Darius James est un vieux copain, encore un, hélas, que je ne vois plus
beaucoup, auteur de Negrophobia ( l’Incertain 1994, pour la traduction française) roman que les libraires noirs classe moyenne refusèrent de distribuer
à cause de son titre, et de That’s
Blaxploitation,(St-Martin's Press, 1997) hilarante
« étude » du ciné noir populaire des années 1970 avec son imagerie
drogue et proxénétisme de bande dessinée. Je l’avais rencontré à New York en 1992 à l’occasion de
l’anthologie Jungles d’Amérique (L’Arbre à Cames 1993) et retrouvé au même endroit pour l’anthologie Les Chaînes de l’esclavage (Florent
Massot, 1998). Entretemps (1995, 97?…), je l’avais
hébergé dans mon domicile de Pigalle où il était comme chez lui
(obsédé !). Plus tard, j’avais suivi ses aventures berlinoises, quand il dormait
dans l’arrière-salle d’une librairie tenue par d’anciens membres de la Bande à
Baader. Bien qu’il soit couleur ébène, on l’avait admis dans l’Internationale
blanc-bec. Un génie comique. Dans l’avant-propos qui suit, introduisant un recueil
de ses compositions intitulé Voodo
Stew ( Ragoût Vaudou, éditions Verbercher Verlag, Berlin, 2002) livre bilingue anglais-allemand, on découvre son talent pour l’auto-préface !…

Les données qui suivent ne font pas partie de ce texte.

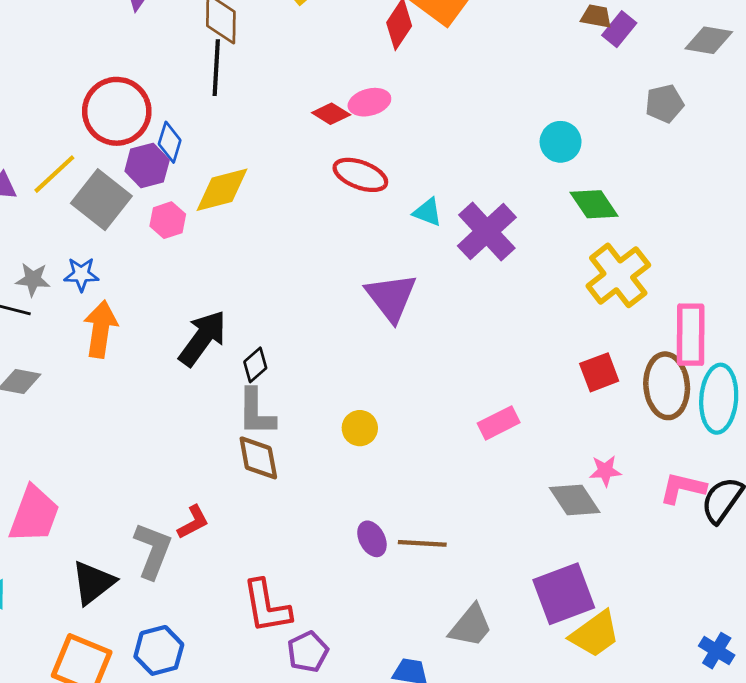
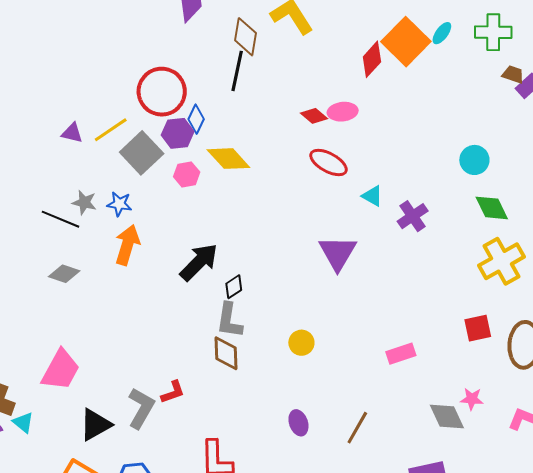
yellow diamond: (222, 190) -> (228, 159), turned 54
purple cross: (487, 232) -> (413, 216), size x0.7
brown line: (422, 543) -> (357, 428), moved, turned -72

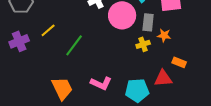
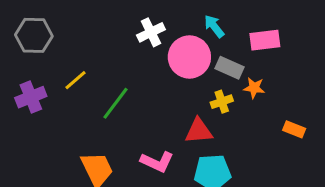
gray rectangle: (148, 22) -> (229, 68), turned -72
orange rectangle: (179, 62) -> (294, 129), moved
red triangle: (163, 78) -> (199, 131), moved

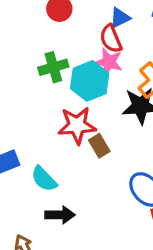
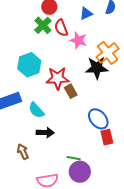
red semicircle: (111, 39) -> (61, 28), moved
green cross: (53, 67) -> (43, 25), moved, turned -30
cyan hexagon: (90, 81) -> (29, 65), moved

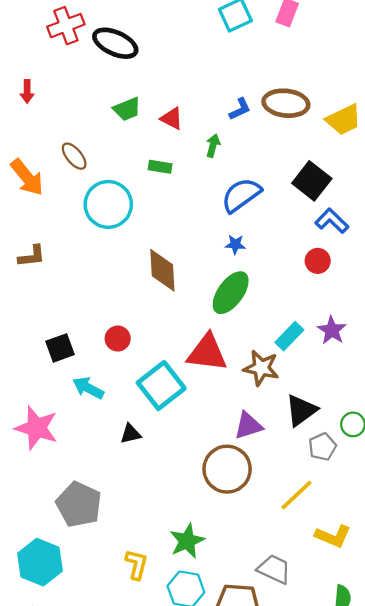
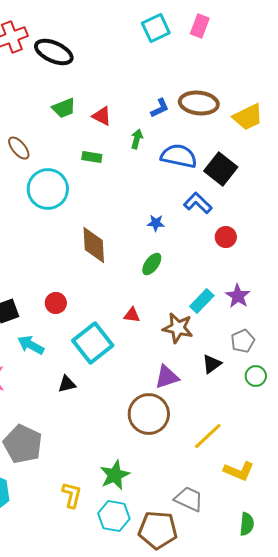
blue semicircle: (241, 195) -> (179, 156), moved, turned 48
blue L-shape: (332, 221) -> (198, 203), moved
green ellipse: (231, 293) -> (152, 264), size x0.6
red triangle: (207, 353) -> (132, 315), size x0.5
black triangle: (301, 410) -> (212, 364), size x0.7
gray pentagon: (322, 447) -> (243, 341), moved

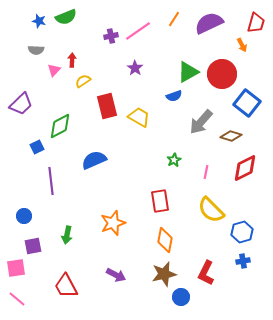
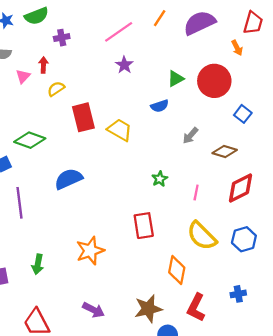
purple cross: (111, 36) -> (62, 38), moved
purple star: (135, 68) -> (124, 65), moved
green triangle: (188, 72) -> (176, 79), size x0.7
blue square: (247, 103) -> (243, 114), size x0.6
gray arrow: (201, 122) -> (190, 136), size x0.6
green diamond: (60, 126) -> (30, 140), turned 48
blue hexagon: (242, 232) -> (244, 239), moved
orange diamond: (165, 240) -> (177, 270), moved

Une bonne leçon de style et d'humour pour nos prétentiards auteurs de gauche et de droite à la française, si lourdement chargés du sort de l'humanité !…
Une bonne leçon de style et d'humour pour nos prétentiards auteurs de gauche et de droite à la française, si lourdement chargés du sort de l'humanité !…
INTRODUCTION
(Traduit de l'anglais par TM)
(Traduit de l'anglais par TM)
J’écris cette introduction sous
la pression de la rue. J’ai promis à Jörg qu’il l’aurait cet après-midi. Je
pensais l’écrire hier, mais, à la place, j’ai fait le ménage chez moi (ou du
moins, j’ai essayé). Pourquoi ai-je remis au lendemain ? Je pourrais dire
que je ne sais pas quoi dire sur ce que j’écris. Et que si je devais écrire sur
ce que j’écris, ça signifie que je me suis planté au départ, en écrivant. Je
pourrais. Mais je n’en ferai rien, parce que je n’y crois pas. Je remets au lendemain
parce que je suis paresseux et facilement distrait, surtout quand ces
distractions ont un rapport quelconque avec l’absorption d’alcool, de drogues,
ou la sexualité. Beaucoup d’auteurs de ma connaissance, en particulier les
journalistes spécialisés dans la culture populaire, sont de grands paresseux.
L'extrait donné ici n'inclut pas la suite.